I'm try to understand the following notation fully:
$(A_n)_{n \in \mathbb{N}}$
Does this notation mean that $A_n$ is an unlimited sequence defined for all n belonging to the natural numbers, meaning for n=1,2,3,4... all the way to infinity? Or does it mean that $A_n$ is a sequence, n belonging to the natural numbers, where $A_n$ could be defined all for n (infinite) or only some.
Hope my question is understandable.
On
If $X$ is any collection (possibly a collection of sets, or not), then the notation $(A_n)_{n\in\Bbb N}$ is used to denote a function $\Bbb N \to X$ such that $1 \mapsto A_1, 2\mapsto A_2,\ldots,$ and so on for each natural number.
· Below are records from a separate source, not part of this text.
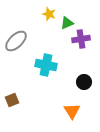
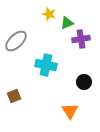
brown square: moved 2 px right, 4 px up
orange triangle: moved 2 px left
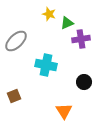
orange triangle: moved 6 px left
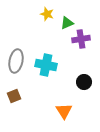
yellow star: moved 2 px left
gray ellipse: moved 20 px down; rotated 35 degrees counterclockwise
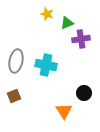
black circle: moved 11 px down
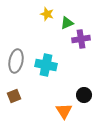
black circle: moved 2 px down
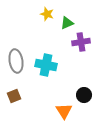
purple cross: moved 3 px down
gray ellipse: rotated 20 degrees counterclockwise
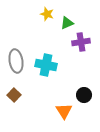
brown square: moved 1 px up; rotated 24 degrees counterclockwise
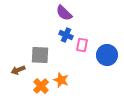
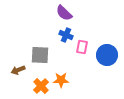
pink rectangle: moved 2 px down
orange star: rotated 21 degrees counterclockwise
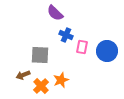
purple semicircle: moved 9 px left
blue circle: moved 4 px up
brown arrow: moved 5 px right, 5 px down
orange star: rotated 21 degrees counterclockwise
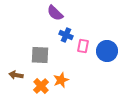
pink rectangle: moved 1 px right, 1 px up
brown arrow: moved 7 px left; rotated 32 degrees clockwise
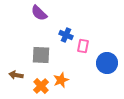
purple semicircle: moved 16 px left
blue circle: moved 12 px down
gray square: moved 1 px right
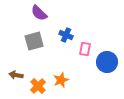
pink rectangle: moved 2 px right, 3 px down
gray square: moved 7 px left, 14 px up; rotated 18 degrees counterclockwise
blue circle: moved 1 px up
orange cross: moved 3 px left
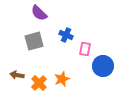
blue circle: moved 4 px left, 4 px down
brown arrow: moved 1 px right
orange star: moved 1 px right, 1 px up
orange cross: moved 1 px right, 3 px up
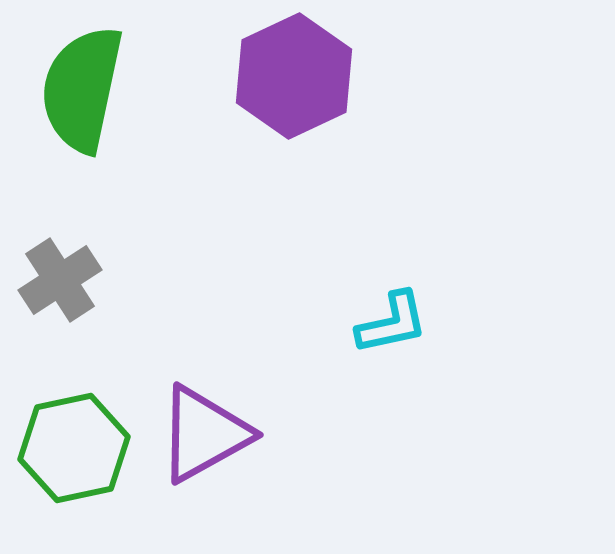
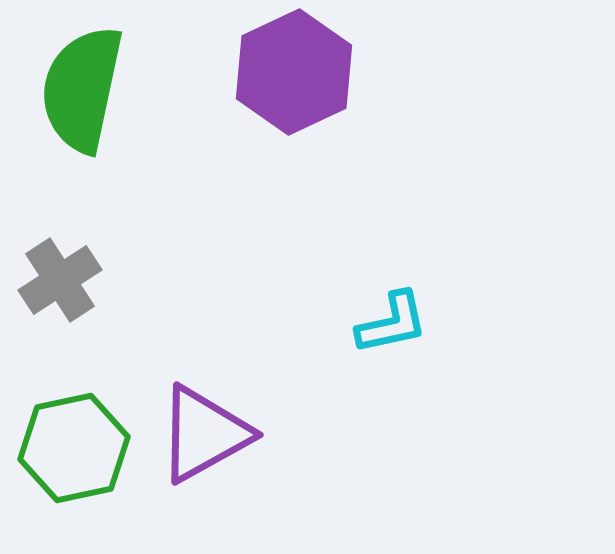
purple hexagon: moved 4 px up
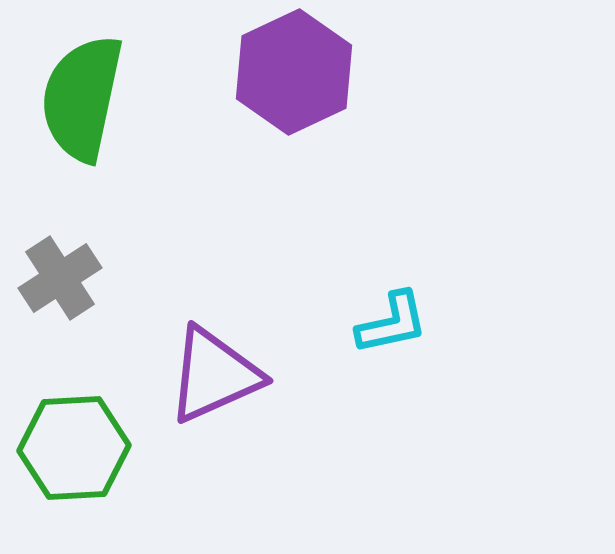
green semicircle: moved 9 px down
gray cross: moved 2 px up
purple triangle: moved 10 px right, 59 px up; rotated 5 degrees clockwise
green hexagon: rotated 9 degrees clockwise
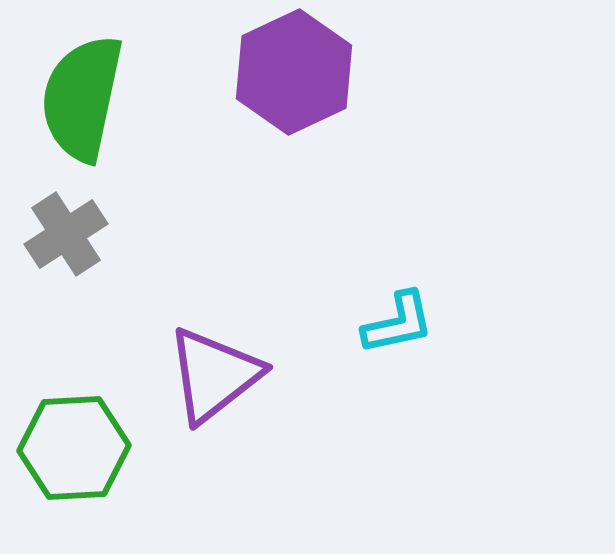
gray cross: moved 6 px right, 44 px up
cyan L-shape: moved 6 px right
purple triangle: rotated 14 degrees counterclockwise
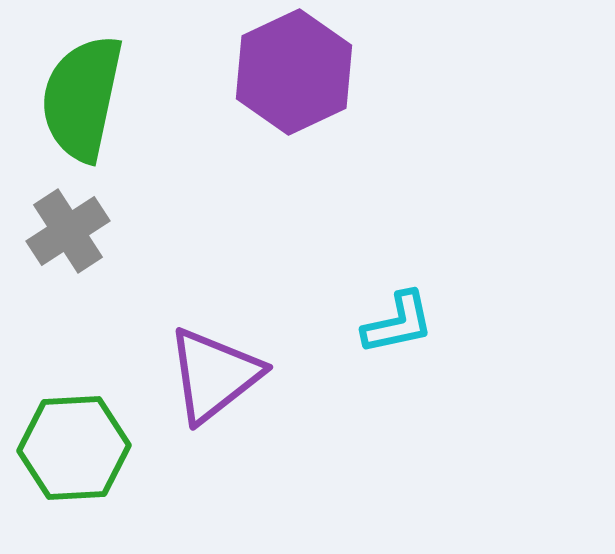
gray cross: moved 2 px right, 3 px up
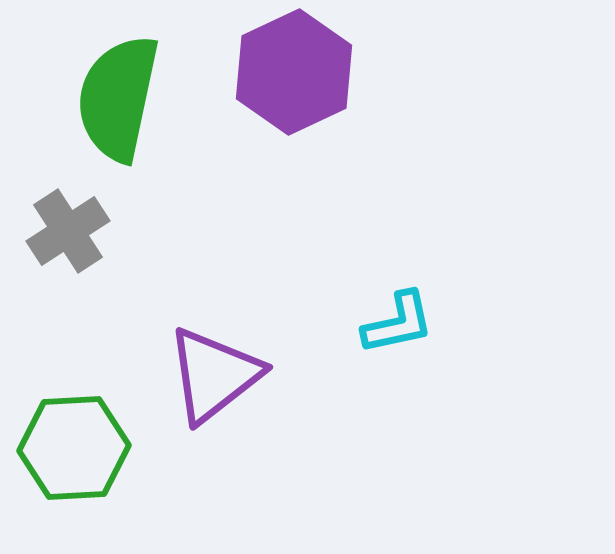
green semicircle: moved 36 px right
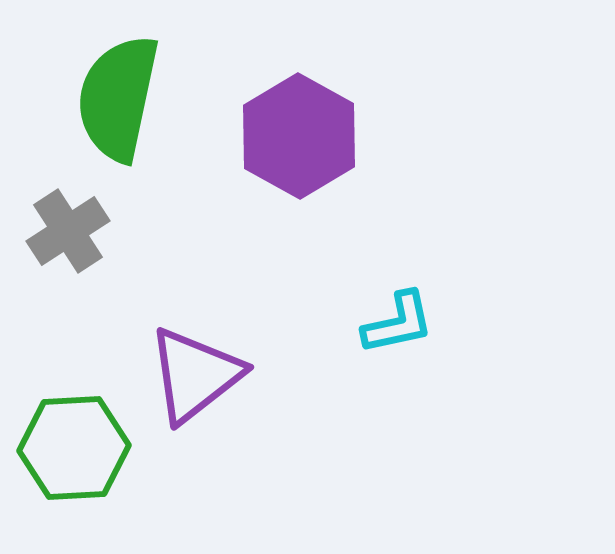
purple hexagon: moved 5 px right, 64 px down; rotated 6 degrees counterclockwise
purple triangle: moved 19 px left
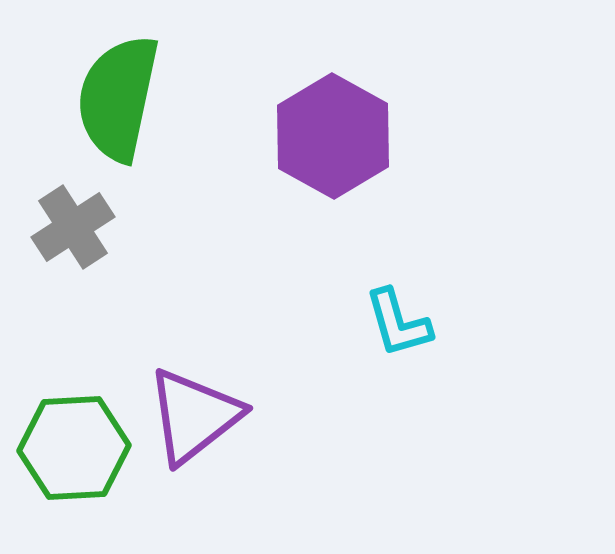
purple hexagon: moved 34 px right
gray cross: moved 5 px right, 4 px up
cyan L-shape: rotated 86 degrees clockwise
purple triangle: moved 1 px left, 41 px down
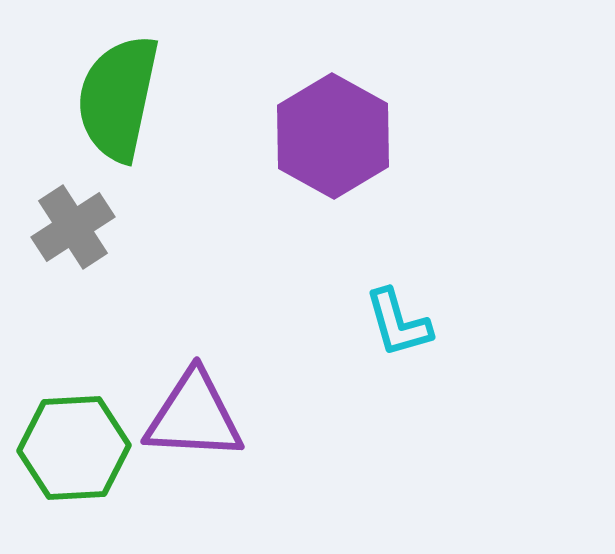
purple triangle: rotated 41 degrees clockwise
Formally, $(A_n)_{n\in\Bbb N}$ is called a sequence of elements of $X$, but it is only a function whose domain is the natural numbers and whose codomain is the set $X$.
If you want to be even more formal, $$ (A_n)_{n\in\Bbb N} = \{(1, A_1),(2,A_2),\ldots\} = \{(n,A_n)\in\Bbb N\times X\}, $$ and this is what we mean when we emphasize that the sequence is itself a function.
The notation $(A_n)_{n \in \mathbb{N}}$ means that $A_n$ is defined for any $n \in \mathbb{N}$, not only parts of $\mathbb{N}$. It denotes indeed a sequence. To phrase it otherwise, for any $n$, there is always something called $A_n$.
I hope this answers your question, for it is not very clear.